This paper introduces CodePercept, a novel paradigm that establishes executable Python code as a fundamental medium for enhancing the visual perception of Multimodal Large Language Models (MLLMs) in STEM domains. By constructing the ICC-1M dataset and the STEM2Code-Eval benchmark, it achieves state-of-the-art results in STEM visual reasoning, demonstrating that perception, rather than reasoning, is the primary bottleneck for current models.
TL;DR
Why do even the most advanced AI models fail at simple geometry or physics problems? A groundbreaking new study reveals that the culprit isn't "bad logic"—it's weak vision. CodePercept shifts the paradigm from vague natural language descriptions to precise, executable Python code. By teaching models to "see" images as structured code, it shatters the previous SOTA on STEM benchmarks, proving that in the world of Science and Math, a line of code is worth a thousand words.
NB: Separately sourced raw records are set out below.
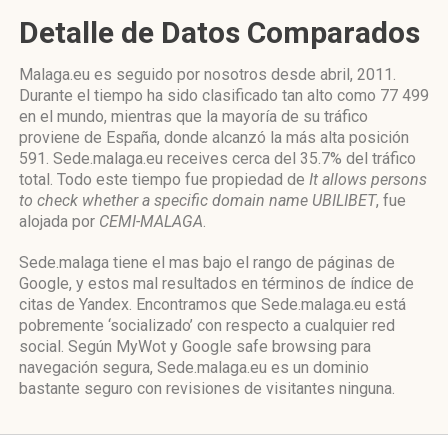
Detalle de Datos Comparados
Malaga.eu es seguido por nosotros desde abril, 2011.
Durante el tiempo ha sido clasificado tan alto como 77 499
en el mundo, mientras que la mayoría de su tráfico
proviene de España, donde alcanzó la más alta posición
591. Sede.malaga.eu receives cerca del 35.7% del tráfico
total. Todo este tiempo fue propiedad de
It allows persons
to check whether a specific domain name UBILIBET
, fue
alojada por
CEMI-MALAGA
.
Sede.malaga tiene el mas bajo el rango de páginas de
Google, y estos mal resultados en términos de índice de
citas de Yandex. Encontramos que Sede.malaga.eu está
pobremente ‘socializado’ con respecto a cualquier red
social. Según MyWot y Google safe browsing para
navegación segura, Sede.malaga.eu es un dominio
bastante seguro con revisiones de visitantes ninguna.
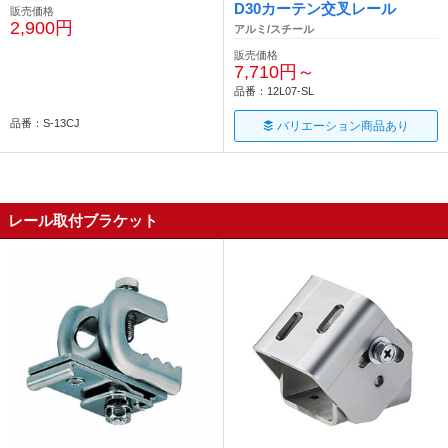
D30カーテン交叉レール
販売価格
2,900円
アルミ/スチール
販売価格
7,710円～
品番：12L07-SL
品番：S-13CJ
バリエーション商品あり
レール取付ブラケット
The "Descriptive Aphasia" Problem
In STEM domains, we often encounter what researchers call "descriptive aphasia." Imagine trying to describe the exact coordinates, angles, and intersections of a 3D polyhedral lattice using only natural language. It’s nearly impossible to be precise without being incredibly verbose and confusing.
Current MLLMs rely on "distilled" captions from teachers like GPT-4. These captions are often "hallucinated"—they might say there are 68 arrows when there are actually 63. The authors' first critical insight is shown in their scaling analysis: scaling a model's perception capability yields far higher gains than simply scaling its reasoning engine.
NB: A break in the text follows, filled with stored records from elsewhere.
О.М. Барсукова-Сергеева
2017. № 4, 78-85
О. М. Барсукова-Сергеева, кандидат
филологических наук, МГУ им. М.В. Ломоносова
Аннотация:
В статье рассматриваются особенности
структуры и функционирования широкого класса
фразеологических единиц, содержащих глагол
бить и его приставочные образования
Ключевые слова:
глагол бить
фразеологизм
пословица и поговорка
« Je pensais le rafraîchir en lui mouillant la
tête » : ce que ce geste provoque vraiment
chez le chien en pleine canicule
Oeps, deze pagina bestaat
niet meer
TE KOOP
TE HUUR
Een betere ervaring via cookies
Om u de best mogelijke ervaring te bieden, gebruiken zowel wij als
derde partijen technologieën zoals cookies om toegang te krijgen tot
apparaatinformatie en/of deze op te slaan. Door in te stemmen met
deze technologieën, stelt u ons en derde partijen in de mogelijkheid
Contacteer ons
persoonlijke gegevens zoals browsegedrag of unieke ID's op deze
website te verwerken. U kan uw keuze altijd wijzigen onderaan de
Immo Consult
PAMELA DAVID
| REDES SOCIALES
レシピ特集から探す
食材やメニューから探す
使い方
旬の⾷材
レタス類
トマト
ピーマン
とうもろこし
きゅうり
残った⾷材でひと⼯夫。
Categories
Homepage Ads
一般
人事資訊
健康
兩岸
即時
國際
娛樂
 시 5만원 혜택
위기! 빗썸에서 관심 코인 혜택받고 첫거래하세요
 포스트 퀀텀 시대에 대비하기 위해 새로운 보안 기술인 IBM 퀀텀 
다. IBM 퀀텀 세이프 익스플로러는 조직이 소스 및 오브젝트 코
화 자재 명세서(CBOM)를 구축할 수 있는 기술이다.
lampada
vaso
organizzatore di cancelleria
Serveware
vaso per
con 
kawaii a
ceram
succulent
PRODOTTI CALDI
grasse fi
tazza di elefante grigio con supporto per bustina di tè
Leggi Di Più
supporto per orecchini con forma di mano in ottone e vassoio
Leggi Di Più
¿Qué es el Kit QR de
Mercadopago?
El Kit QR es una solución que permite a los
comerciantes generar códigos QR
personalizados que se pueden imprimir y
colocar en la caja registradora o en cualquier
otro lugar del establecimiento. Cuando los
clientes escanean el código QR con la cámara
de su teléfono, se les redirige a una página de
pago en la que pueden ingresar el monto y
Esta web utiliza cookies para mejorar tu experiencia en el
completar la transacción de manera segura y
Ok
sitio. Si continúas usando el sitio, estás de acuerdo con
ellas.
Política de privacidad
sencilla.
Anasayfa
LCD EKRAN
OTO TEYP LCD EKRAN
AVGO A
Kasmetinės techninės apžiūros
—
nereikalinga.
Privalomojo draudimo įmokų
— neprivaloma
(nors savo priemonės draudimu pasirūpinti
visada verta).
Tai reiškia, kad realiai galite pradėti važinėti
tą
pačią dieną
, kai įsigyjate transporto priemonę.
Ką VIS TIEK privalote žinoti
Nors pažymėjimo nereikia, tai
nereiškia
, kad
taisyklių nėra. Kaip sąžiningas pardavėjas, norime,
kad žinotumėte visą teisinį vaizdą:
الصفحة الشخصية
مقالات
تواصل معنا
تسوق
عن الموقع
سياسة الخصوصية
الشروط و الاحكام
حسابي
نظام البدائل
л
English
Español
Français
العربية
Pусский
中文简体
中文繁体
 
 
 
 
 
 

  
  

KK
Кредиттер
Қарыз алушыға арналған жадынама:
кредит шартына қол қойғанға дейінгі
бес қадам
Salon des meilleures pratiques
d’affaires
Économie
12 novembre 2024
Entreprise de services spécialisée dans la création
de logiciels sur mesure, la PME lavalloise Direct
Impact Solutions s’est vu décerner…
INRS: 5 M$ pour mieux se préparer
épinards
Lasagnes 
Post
Methodology: Code as the Source of Truth
CodePercept introduces a three-pronged data engine to build ICC-1M (1 Million Image-Caption-Code triplets):
- Image Reproduction: Decomposing existing images into code using high-end MLLMs.
- Image Diversity: Extracting scientific principles (e.g., a "domino puzzle") and procedurally generating infinite new variations.
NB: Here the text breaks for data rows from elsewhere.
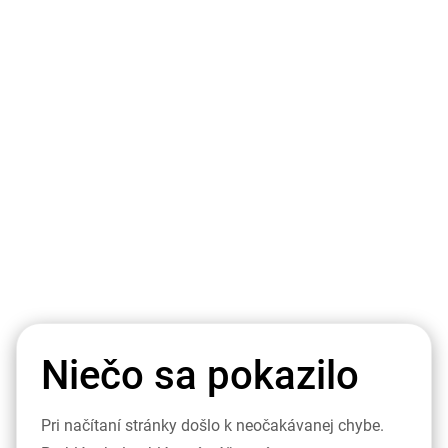
Niečo sa pokazilo
Pri načítaní stránky došlo k neočakávanej chybe.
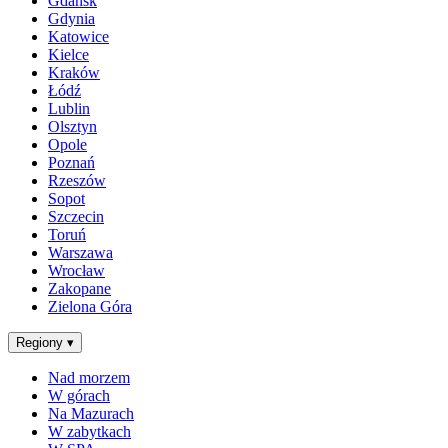
Gdańsk
Gdynia
Katowice
Kielce
Kraków
Łódź
Lublin
Olsztyn
Opole
Poznań
Rzeszów
Sopot
Szczecin
Toruń
Warszawa
Wrocław
Zakopane
Zielona Góra
Regiony
▾
Nad morzem
W górach
Na Mazurach
W zabytkach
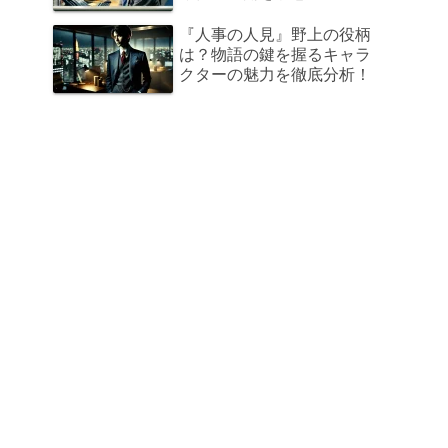
『人事の人見』野上の役柄
は？物語の鍵を握るキャラ
クターの魅力を徹底分析！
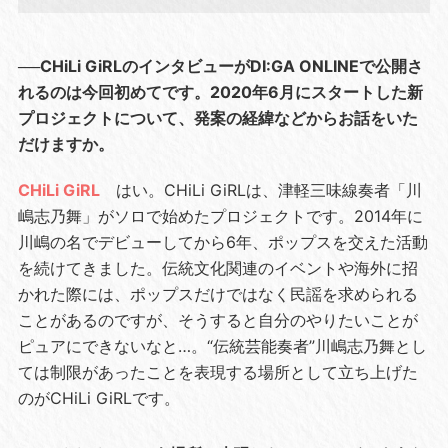
──CHiLi GiRLのインタビューがDI:GA ONLINEで公開さ
れるのは今回初めてです。2020年6月にスタートした新
プロジェクトについて、発案の経緯などからお話をいた
だけますか。
CHiLi GiRL
はい。CHiLi GiRLは、津軽三味線奏者「川
嶋志乃舞」がソロで始めたプロジェクトです。2014年に
川嶋の名でデビューしてから6年、ポップスを交えた活動
を続けてきました。伝統文化関連のイベントや海外に招
かれた際には、ポップスだけではなく民謡を求められる
ことがあるのですが、そうすると自分のやりたいことが
ピュアにできないなと…。“伝統芸能奏者”川嶋志乃舞とし
ては制限があったことを表現する場所として立ち上げた
のがCHiLi GiRLです。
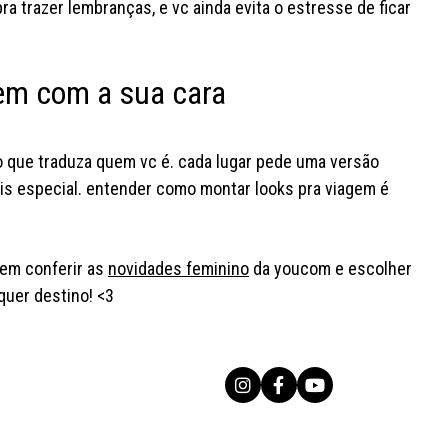
ra trazer lembranças, e vc ainda evita o estresse de ficar
em com a sua cara
ito que traduza quem vc é. cada lugar pede uma versão
ais especial. entender como montar looks pra viagem é
vem conferir as
novidades feminino
da youcom e escolher
quer destino! <3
- Solid Geometry Synthesis: Since LLMs are notoriously bad at 3D spatial thinking, the authors used parametric templates to programmatically create 3D scenes with guaranteed accuracy.
The Learning Paradox: Code vs. Caption
The core of the methodology lies in Code-Grounded Learning.
- Code-Grounded Captions: Instead of asking a model to describe an image, the authors use an Execution Tracer to log exactly what the code rendered (coordinates, colors, labels). This "ground truth" log is used to fix hallucinations in AI-generated descriptions.
- Image-to-Code Translation: The model learns to output Matplotlib code that can actually recreate the input image.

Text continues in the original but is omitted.